Shaun White has become the latest Sochi casualty today when he announced that he would not be competing in the inaugural Olympic Slopestyle event. White still plans on competing in the halfpipe, where he has taken gold the previous two Olympics.
White listed several reasons for withdrawing from the slopestyle competition. His main focus is halfpipe, and he wants to dedicate more time to this event. Although White has won five X Games gold medals in slopestyle, he has spent recent years focusing more on the halfpipe. If he wins the gold in the halfpipe again this year, he will become the first male American athlete to take the gold home in the same event in three consecutive Olympics. This was a strong motivator in his decision to withdraw. Despite this fact, many were surprised at this decision. White took home the bronze medal at the 2014 slopestyle world cup. He may not have been the hands down favorite to win Olympic gold, but he was definitely in contention.

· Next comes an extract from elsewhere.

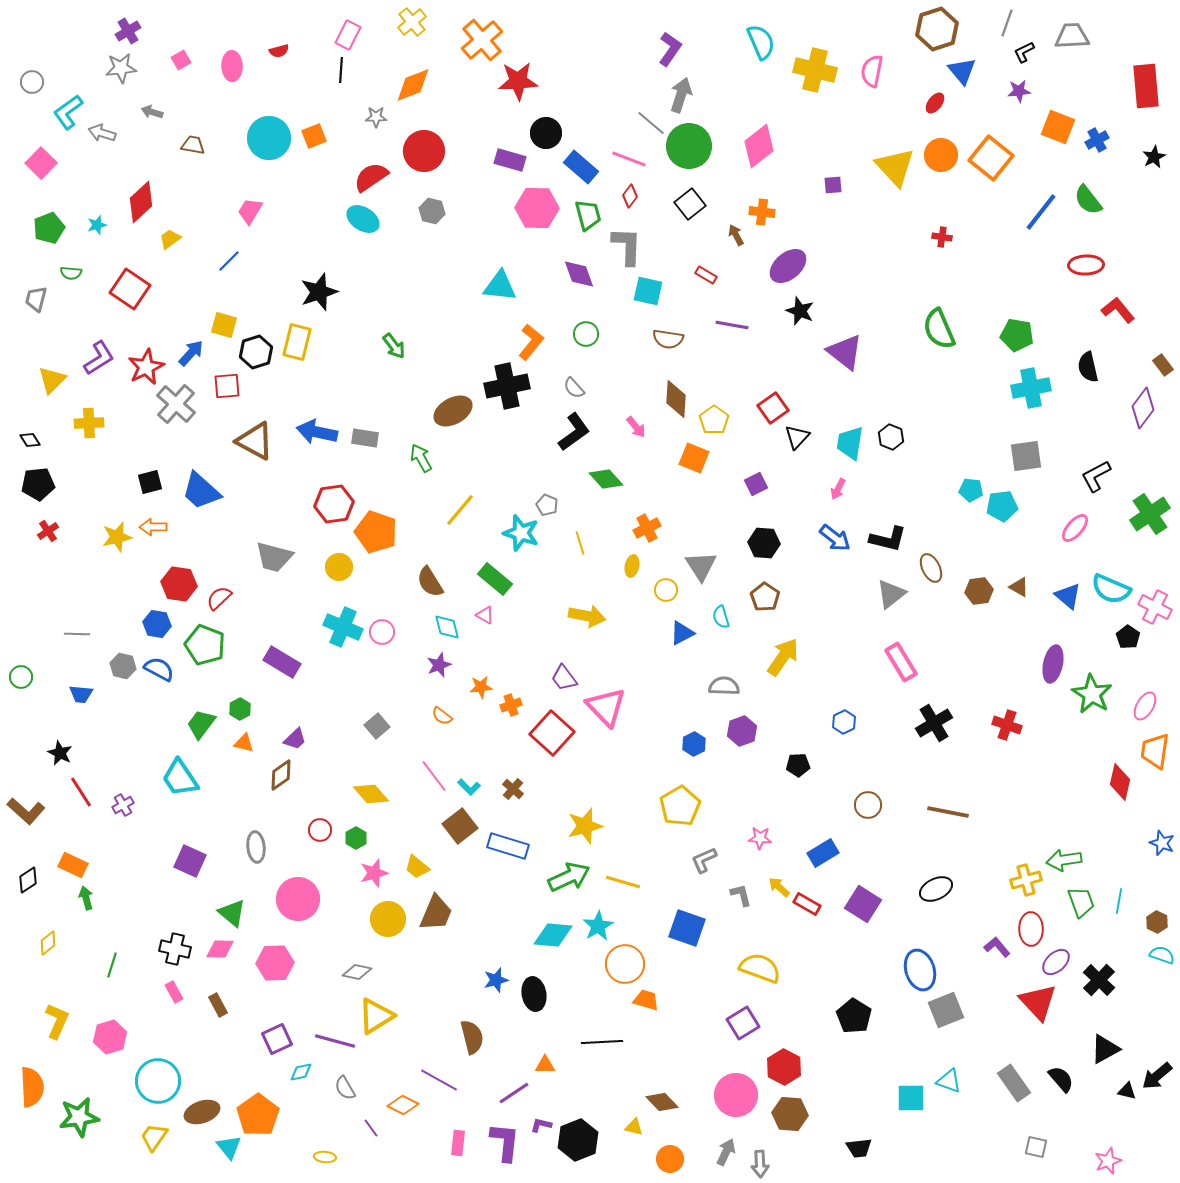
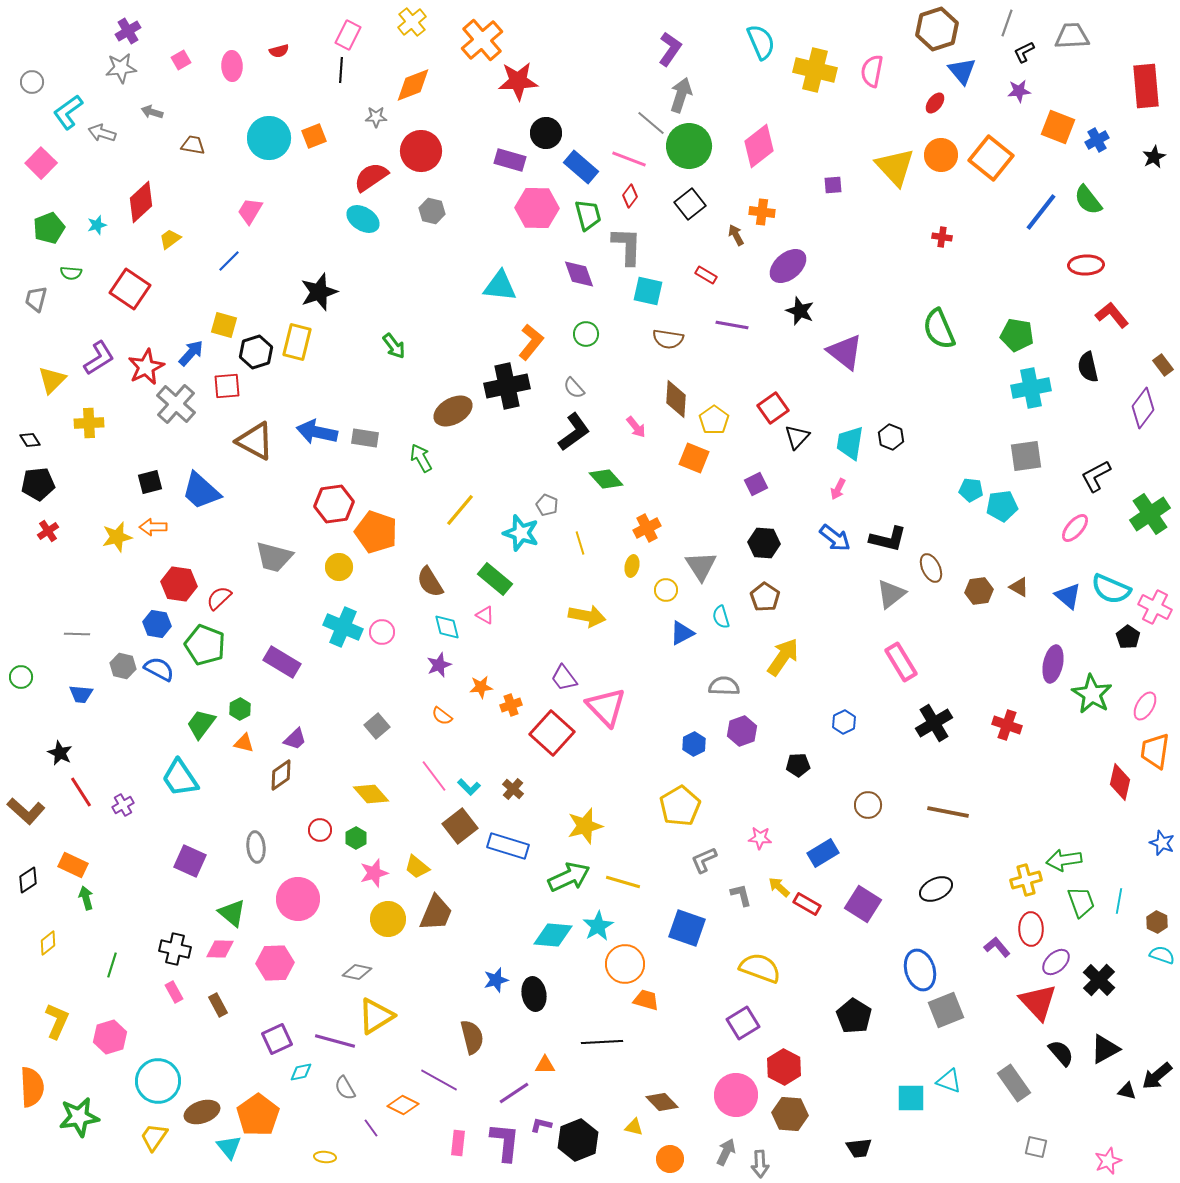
red circle at (424, 151): moved 3 px left
red L-shape at (1118, 310): moved 6 px left, 5 px down
black semicircle at (1061, 1079): moved 26 px up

A part of White’s decision also came as a result of a wrist injury he suffered during slopestyle practice this week. He downplayed the injury, noting that his sport was a constant flow of bumps and bruises. However, he did call the slopestyle course at Sochi “intimidating.” After observing so many accidents, and riding the course several times himself, White felt that it was not worth it to risk his other gold medal aspirations by riding in the event. His comfort level just wasn’t there. White expressed disappointment in being the latest Sochi slopestyle casualty. His desire to medal in both events was strong, but the fear of injury was greater.

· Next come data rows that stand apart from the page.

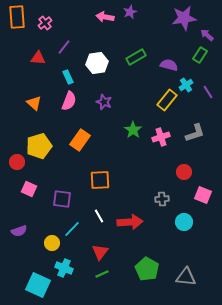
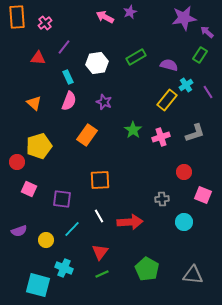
pink arrow at (105, 17): rotated 18 degrees clockwise
purple arrow at (207, 35): moved 3 px up
orange rectangle at (80, 140): moved 7 px right, 5 px up
yellow circle at (52, 243): moved 6 px left, 3 px up
gray triangle at (186, 277): moved 7 px right, 2 px up
cyan square at (38, 285): rotated 10 degrees counterclockwise
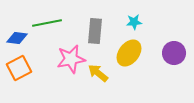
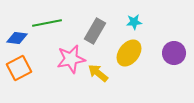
gray rectangle: rotated 25 degrees clockwise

White also felt that the mood of the riders had been dampened during practice. After all, it is very difficult to gear up for a big run when you are watching all of your competition eat snow. Torstein Horgmo, a Norwegian gold medal favorite, crashed out of the event on Monday with a broken collarbone. Winter X Games medalist and Olympic favorite Tiril Christiansen also pulled out of the competition. Her circumstances were slightly different from the men’s. Coming in to the event she was already battling a knee injury. She had put off surgery on the knee so that she could compete in the Olympics. Before reaching Sochi, Christiansen was hopeful her body would hold up. However, she had to withdraw because the conditions were too difficult to tackle with such a painful injury.

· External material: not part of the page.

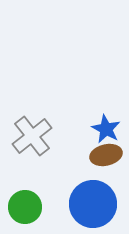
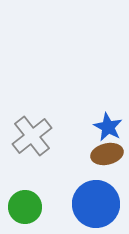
blue star: moved 2 px right, 2 px up
brown ellipse: moved 1 px right, 1 px up
blue circle: moved 3 px right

While Shaun White is the latest Sochi slopestyle casualty, he may not be the last. Competitors have been giving daily feedback to course creators. They have voiced their concerns time and time again since practice runs began on Monday. Some concerns are being addressed, but some are still falling through the cracks. Course creators and officials remain confident that the proper modifications are being made. Some of the riders feel that enough has been done to fix the course. The majority, however, do not. If the string of injuries and withdrawals continue, the inaugural slopestyle event will fail to have the impact it so desperately needs to legitimize it as an Olympic sport.